Over the past year, ReWork the Bay has deepened its partnership and listening with economic justice practitioners and the cross-sector Equity at Work Council. In that time, it’s become clear that the power dynamics and tenets of racial capitalism are a root cause of the structural oppression and inequities that we see today. The imbalance of who shapes and determines how our economy operates, its values, and “the future of work” needs remedy, if we expect to realize our vision of an equitable and inclusive economy. We are excited to create an opportunity for a group of philanthropic peers to come together to explore, identify, and test ways we, as funders, can continue to make significant steps toward anti-racism in our grantmaking strategies, processes, and community engagement to create a more just and inclusive economy
Community of Practice Participants
- The priority audience are funders with an interest in and commitment to increasing their awareness and practice of anti-racism in solidarity with communities of color.

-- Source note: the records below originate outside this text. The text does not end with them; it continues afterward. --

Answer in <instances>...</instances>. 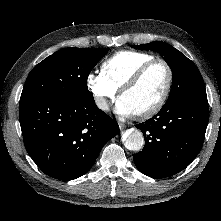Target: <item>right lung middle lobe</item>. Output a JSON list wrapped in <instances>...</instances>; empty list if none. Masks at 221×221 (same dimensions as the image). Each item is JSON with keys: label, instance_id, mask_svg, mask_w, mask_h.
Listing matches in <instances>:
<instances>
[{"label": "right lung middle lobe", "instance_id": "1", "mask_svg": "<svg viewBox=\"0 0 221 221\" xmlns=\"http://www.w3.org/2000/svg\"><path fill=\"white\" fill-rule=\"evenodd\" d=\"M109 48H64L29 73L20 100L92 98L87 77Z\"/></svg>", "mask_w": 221, "mask_h": 221}]
</instances>
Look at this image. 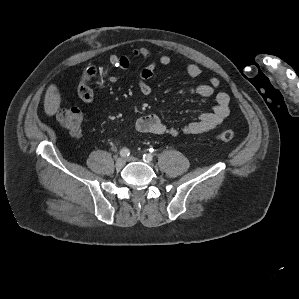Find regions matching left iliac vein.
<instances>
[{"mask_svg": "<svg viewBox=\"0 0 299 299\" xmlns=\"http://www.w3.org/2000/svg\"><path fill=\"white\" fill-rule=\"evenodd\" d=\"M127 161H130V162H135V161H139V159H138V158H135V157H129V158H127ZM147 163H149V164H150V161H149V162H147Z\"/></svg>", "mask_w": 299, "mask_h": 299, "instance_id": "obj_1", "label": "left iliac vein"}]
</instances>
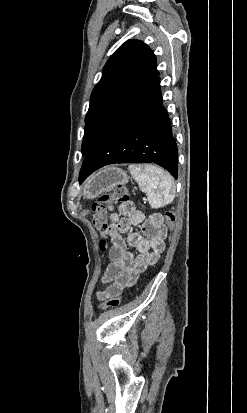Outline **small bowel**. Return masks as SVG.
Wrapping results in <instances>:
<instances>
[{
  "label": "small bowel",
  "instance_id": "obj_1",
  "mask_svg": "<svg viewBox=\"0 0 247 413\" xmlns=\"http://www.w3.org/2000/svg\"><path fill=\"white\" fill-rule=\"evenodd\" d=\"M109 215V235L111 248L109 251L110 263L106 267L103 281L109 284L104 291L95 293L98 300L120 299L125 292V286L135 284L139 275L154 266L160 253L165 249V228L163 221L145 220L143 213L132 202L120 204L117 209L107 205ZM152 224V233L148 232ZM139 227L141 232L131 231ZM127 233L126 241L122 235ZM128 247L136 249L133 255ZM120 278L125 279L118 280Z\"/></svg>",
  "mask_w": 247,
  "mask_h": 413
}]
</instances>
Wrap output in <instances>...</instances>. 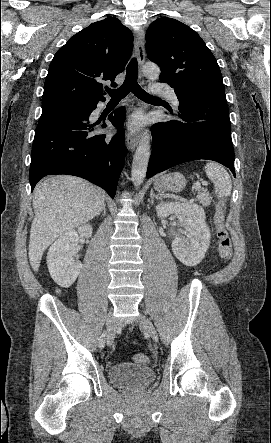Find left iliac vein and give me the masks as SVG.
Returning a JSON list of instances; mask_svg holds the SVG:
<instances>
[{"instance_id": "left-iliac-vein-1", "label": "left iliac vein", "mask_w": 271, "mask_h": 443, "mask_svg": "<svg viewBox=\"0 0 271 443\" xmlns=\"http://www.w3.org/2000/svg\"><path fill=\"white\" fill-rule=\"evenodd\" d=\"M139 324L147 333H149V335L155 342L158 341L157 331L151 321L145 315L141 314L139 316Z\"/></svg>"}]
</instances>
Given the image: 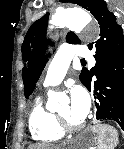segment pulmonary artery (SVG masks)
Returning a JSON list of instances; mask_svg holds the SVG:
<instances>
[{"instance_id":"1","label":"pulmonary artery","mask_w":124,"mask_h":149,"mask_svg":"<svg viewBox=\"0 0 124 149\" xmlns=\"http://www.w3.org/2000/svg\"><path fill=\"white\" fill-rule=\"evenodd\" d=\"M75 58H84L95 65L88 48L83 44H67L60 48L50 63L43 85L45 88H51L59 85L66 76L71 61Z\"/></svg>"}]
</instances>
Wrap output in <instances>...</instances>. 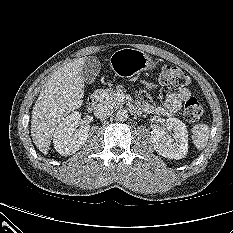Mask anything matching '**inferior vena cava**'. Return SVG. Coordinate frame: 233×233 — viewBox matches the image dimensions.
<instances>
[{"instance_id":"inferior-vena-cava-1","label":"inferior vena cava","mask_w":233,"mask_h":233,"mask_svg":"<svg viewBox=\"0 0 233 233\" xmlns=\"http://www.w3.org/2000/svg\"><path fill=\"white\" fill-rule=\"evenodd\" d=\"M113 113V108L104 103L98 104L94 109V115L100 119H106L111 116Z\"/></svg>"}]
</instances>
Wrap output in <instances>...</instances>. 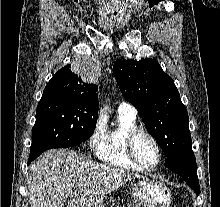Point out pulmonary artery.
Instances as JSON below:
<instances>
[{
  "label": "pulmonary artery",
  "instance_id": "e3ab8cb5",
  "mask_svg": "<svg viewBox=\"0 0 220 207\" xmlns=\"http://www.w3.org/2000/svg\"><path fill=\"white\" fill-rule=\"evenodd\" d=\"M118 111L120 113L129 114V115L134 116V117H136V115H137L136 108L128 102H121L119 104Z\"/></svg>",
  "mask_w": 220,
  "mask_h": 207
}]
</instances>
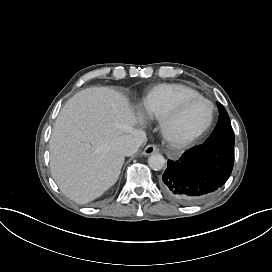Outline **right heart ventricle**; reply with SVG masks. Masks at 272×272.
<instances>
[{
  "instance_id": "e07e8e85",
  "label": "right heart ventricle",
  "mask_w": 272,
  "mask_h": 272,
  "mask_svg": "<svg viewBox=\"0 0 272 272\" xmlns=\"http://www.w3.org/2000/svg\"><path fill=\"white\" fill-rule=\"evenodd\" d=\"M196 94V90L182 85H159L149 93L143 109L150 116H165L173 112L183 98Z\"/></svg>"
}]
</instances>
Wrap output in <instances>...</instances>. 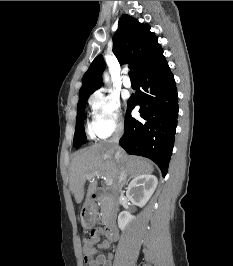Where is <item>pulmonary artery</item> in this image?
<instances>
[{
    "label": "pulmonary artery",
    "instance_id": "1",
    "mask_svg": "<svg viewBox=\"0 0 233 266\" xmlns=\"http://www.w3.org/2000/svg\"><path fill=\"white\" fill-rule=\"evenodd\" d=\"M122 83H123L124 87H126V88H131V86H132L131 80L127 75H125L123 77Z\"/></svg>",
    "mask_w": 233,
    "mask_h": 266
}]
</instances>
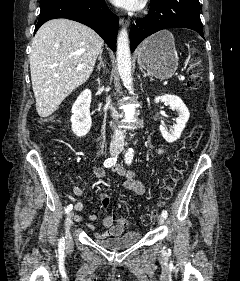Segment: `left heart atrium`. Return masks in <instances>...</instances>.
I'll return each mask as SVG.
<instances>
[{"label":"left heart atrium","instance_id":"left-heart-atrium-1","mask_svg":"<svg viewBox=\"0 0 240 281\" xmlns=\"http://www.w3.org/2000/svg\"><path fill=\"white\" fill-rule=\"evenodd\" d=\"M110 1L115 5L127 10H137L143 4V0H110Z\"/></svg>","mask_w":240,"mask_h":281}]
</instances>
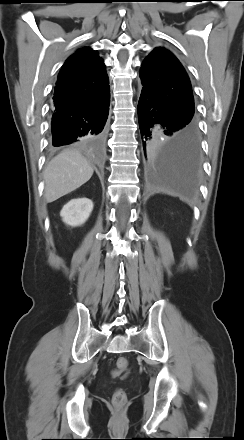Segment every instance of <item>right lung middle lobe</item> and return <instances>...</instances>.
<instances>
[{
	"mask_svg": "<svg viewBox=\"0 0 244 440\" xmlns=\"http://www.w3.org/2000/svg\"><path fill=\"white\" fill-rule=\"evenodd\" d=\"M102 138L100 136L90 137L84 140L83 142H97L100 141Z\"/></svg>",
	"mask_w": 244,
	"mask_h": 440,
	"instance_id": "dd1d6c3e",
	"label": "right lung middle lobe"
}]
</instances>
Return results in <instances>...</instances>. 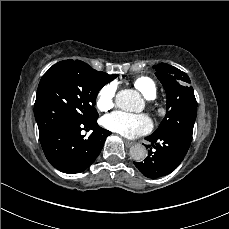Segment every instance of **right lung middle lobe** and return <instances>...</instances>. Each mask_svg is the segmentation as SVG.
Listing matches in <instances>:
<instances>
[{
  "label": "right lung middle lobe",
  "mask_w": 229,
  "mask_h": 229,
  "mask_svg": "<svg viewBox=\"0 0 229 229\" xmlns=\"http://www.w3.org/2000/svg\"><path fill=\"white\" fill-rule=\"evenodd\" d=\"M102 84L83 66L70 61L53 65L41 78L34 104L40 139L61 122H96L94 108Z\"/></svg>",
  "instance_id": "obj_1"
}]
</instances>
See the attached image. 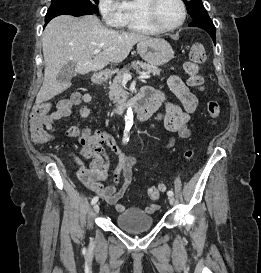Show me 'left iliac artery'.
<instances>
[{"mask_svg":"<svg viewBox=\"0 0 261 273\" xmlns=\"http://www.w3.org/2000/svg\"><path fill=\"white\" fill-rule=\"evenodd\" d=\"M167 195H168V196H173L174 193H173V191L169 190V191H167Z\"/></svg>","mask_w":261,"mask_h":273,"instance_id":"44dca946","label":"left iliac artery"}]
</instances>
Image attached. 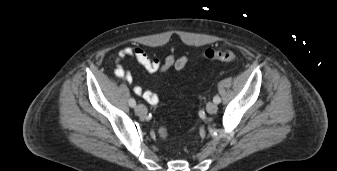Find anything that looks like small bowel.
<instances>
[{"mask_svg": "<svg viewBox=\"0 0 337 171\" xmlns=\"http://www.w3.org/2000/svg\"><path fill=\"white\" fill-rule=\"evenodd\" d=\"M129 58L135 59L147 72L153 74H162L171 68L175 71H181L190 60L188 56L176 58L174 54H169L165 57L164 61L161 62L159 58L150 56L140 47H125L118 53L114 74L118 79L124 80L127 83L133 82L132 73L123 65V61ZM134 92L151 104L158 102V95L152 90L143 89L141 86L137 85L134 88Z\"/></svg>", "mask_w": 337, "mask_h": 171, "instance_id": "c3829d8e", "label": "small bowel"}]
</instances>
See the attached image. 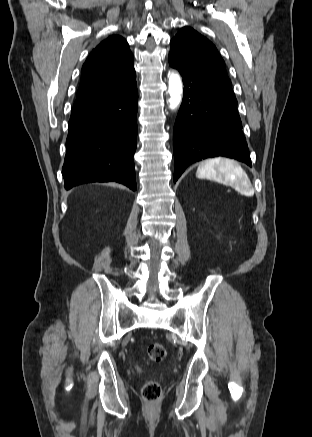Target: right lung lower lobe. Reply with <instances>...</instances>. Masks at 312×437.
<instances>
[{"label":"right lung lower lobe","instance_id":"obj_1","mask_svg":"<svg viewBox=\"0 0 312 437\" xmlns=\"http://www.w3.org/2000/svg\"><path fill=\"white\" fill-rule=\"evenodd\" d=\"M136 74L116 91L72 109L62 168L67 190L116 181L136 190Z\"/></svg>","mask_w":312,"mask_h":437}]
</instances>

- ReWork encourages teams of 2 individuals from each organization to sign up and attend together.
- We ask that you commit to participating in all of the sessions (see dates below). The Racial Capitalism CoP is designed for collective learning and meaning making. Your full participation in all the sessions and in the between-session exercises is key for a high-quality learning experience for you and your peers.
Community of Practice Goals
Our hope is that through this journey, participating funders will be able to take new steps forward in advancing an inclusive economy as a remedy to racial capitalism. Specifically, funders will:
- Reflect on racial capitalism, how it impacts and shows up in their grantmaking, with grantees, and in the community.

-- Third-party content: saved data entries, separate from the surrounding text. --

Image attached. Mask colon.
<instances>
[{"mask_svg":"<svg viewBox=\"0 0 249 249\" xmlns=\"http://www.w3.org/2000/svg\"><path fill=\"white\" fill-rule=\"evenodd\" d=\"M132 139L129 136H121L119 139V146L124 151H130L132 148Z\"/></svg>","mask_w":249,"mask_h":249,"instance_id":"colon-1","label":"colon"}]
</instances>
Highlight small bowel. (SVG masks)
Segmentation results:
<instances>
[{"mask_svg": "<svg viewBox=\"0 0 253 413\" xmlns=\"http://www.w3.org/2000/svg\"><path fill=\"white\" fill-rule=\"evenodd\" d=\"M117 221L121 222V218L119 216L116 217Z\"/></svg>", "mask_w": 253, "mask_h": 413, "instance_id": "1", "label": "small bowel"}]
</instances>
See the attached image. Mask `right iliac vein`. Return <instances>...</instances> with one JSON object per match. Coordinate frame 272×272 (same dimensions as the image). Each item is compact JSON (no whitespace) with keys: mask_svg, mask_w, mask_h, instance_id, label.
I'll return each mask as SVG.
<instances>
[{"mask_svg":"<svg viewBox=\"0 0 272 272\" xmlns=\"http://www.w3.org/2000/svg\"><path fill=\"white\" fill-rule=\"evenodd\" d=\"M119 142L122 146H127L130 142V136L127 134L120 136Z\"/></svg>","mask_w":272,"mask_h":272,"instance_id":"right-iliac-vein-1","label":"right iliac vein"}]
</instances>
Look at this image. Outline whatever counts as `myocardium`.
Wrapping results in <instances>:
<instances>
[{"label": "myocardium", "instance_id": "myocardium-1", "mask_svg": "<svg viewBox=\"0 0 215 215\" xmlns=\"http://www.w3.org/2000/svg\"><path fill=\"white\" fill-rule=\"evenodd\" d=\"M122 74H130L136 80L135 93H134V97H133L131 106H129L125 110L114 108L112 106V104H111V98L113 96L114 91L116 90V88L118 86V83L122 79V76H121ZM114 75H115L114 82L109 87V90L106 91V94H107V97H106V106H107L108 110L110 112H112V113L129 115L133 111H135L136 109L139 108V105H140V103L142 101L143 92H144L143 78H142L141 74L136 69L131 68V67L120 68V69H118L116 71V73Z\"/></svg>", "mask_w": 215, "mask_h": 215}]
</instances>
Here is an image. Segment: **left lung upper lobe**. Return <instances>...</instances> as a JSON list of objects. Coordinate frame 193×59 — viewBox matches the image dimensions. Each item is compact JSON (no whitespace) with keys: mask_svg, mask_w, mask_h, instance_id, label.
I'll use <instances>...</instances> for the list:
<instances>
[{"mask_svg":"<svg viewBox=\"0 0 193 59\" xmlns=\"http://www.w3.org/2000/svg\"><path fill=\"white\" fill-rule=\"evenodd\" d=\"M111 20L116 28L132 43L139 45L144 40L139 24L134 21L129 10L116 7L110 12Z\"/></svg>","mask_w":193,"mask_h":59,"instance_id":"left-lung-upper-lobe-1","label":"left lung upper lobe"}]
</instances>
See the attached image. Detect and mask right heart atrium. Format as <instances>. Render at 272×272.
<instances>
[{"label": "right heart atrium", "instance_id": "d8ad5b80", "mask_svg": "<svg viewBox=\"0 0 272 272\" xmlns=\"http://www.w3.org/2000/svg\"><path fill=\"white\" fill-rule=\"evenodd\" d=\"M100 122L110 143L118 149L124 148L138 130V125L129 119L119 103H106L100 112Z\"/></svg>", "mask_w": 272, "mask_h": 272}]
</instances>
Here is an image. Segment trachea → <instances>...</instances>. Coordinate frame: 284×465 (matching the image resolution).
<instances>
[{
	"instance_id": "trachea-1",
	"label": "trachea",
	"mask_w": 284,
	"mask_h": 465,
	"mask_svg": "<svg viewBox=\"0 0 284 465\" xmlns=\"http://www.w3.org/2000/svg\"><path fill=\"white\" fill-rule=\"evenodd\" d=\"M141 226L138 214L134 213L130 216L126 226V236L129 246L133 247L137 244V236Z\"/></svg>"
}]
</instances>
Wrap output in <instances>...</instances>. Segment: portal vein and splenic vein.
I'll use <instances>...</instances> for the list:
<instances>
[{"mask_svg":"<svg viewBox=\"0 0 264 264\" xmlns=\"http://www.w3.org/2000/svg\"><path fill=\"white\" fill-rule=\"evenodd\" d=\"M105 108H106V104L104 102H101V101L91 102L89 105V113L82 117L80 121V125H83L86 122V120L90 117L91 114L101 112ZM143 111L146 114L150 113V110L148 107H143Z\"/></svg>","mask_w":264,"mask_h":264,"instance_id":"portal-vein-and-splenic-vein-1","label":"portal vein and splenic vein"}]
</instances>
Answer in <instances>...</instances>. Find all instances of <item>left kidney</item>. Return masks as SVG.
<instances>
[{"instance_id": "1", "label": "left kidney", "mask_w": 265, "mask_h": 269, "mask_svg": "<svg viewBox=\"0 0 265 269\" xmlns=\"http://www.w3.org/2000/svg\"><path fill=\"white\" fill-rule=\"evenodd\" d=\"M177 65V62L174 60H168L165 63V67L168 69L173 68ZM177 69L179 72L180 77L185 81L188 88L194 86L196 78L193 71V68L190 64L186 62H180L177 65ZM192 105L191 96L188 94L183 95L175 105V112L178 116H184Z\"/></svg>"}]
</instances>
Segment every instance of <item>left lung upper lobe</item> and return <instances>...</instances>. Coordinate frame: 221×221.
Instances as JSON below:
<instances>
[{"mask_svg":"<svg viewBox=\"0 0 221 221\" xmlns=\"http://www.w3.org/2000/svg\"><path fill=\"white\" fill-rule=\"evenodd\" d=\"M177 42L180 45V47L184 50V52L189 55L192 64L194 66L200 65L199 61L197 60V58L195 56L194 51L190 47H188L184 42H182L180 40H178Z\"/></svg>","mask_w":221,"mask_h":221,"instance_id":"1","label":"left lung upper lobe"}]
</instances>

- Identify and utilize common language and definitions for racial capitalism.
- Recognize why and how racial capitalism matters in advancing toward an inclusive economy.
- Point to policies and systems within the workforce, education, safety net, and economic development systems that marginalize people of color and perpetuate economic inequity.
- Select a right-sized project or activity in your work that you can use to integrate your learning and begin to decrease the extractive practices of racial capitalism.
Community of Practice Approach
- The CoP facilitators will welcome each funder team in individual dialogues in order to understand your interests, experience, and starting place to inform the CoP design and pace.
- Each participant (or funder team) will complete an assessment and identify a specific project to work on in 2021 to apply and practice what is learned.
- Six 3-hr virtual CoP sessions that will include guest speakers, full group discussions, small group work,
peer coaching, and engagement with ReWork’s Equity at Work Council.
- Project work between CoP sessions to integrate learning during the CoP and moving forward.
This cohort series is from November 2020-June 2021.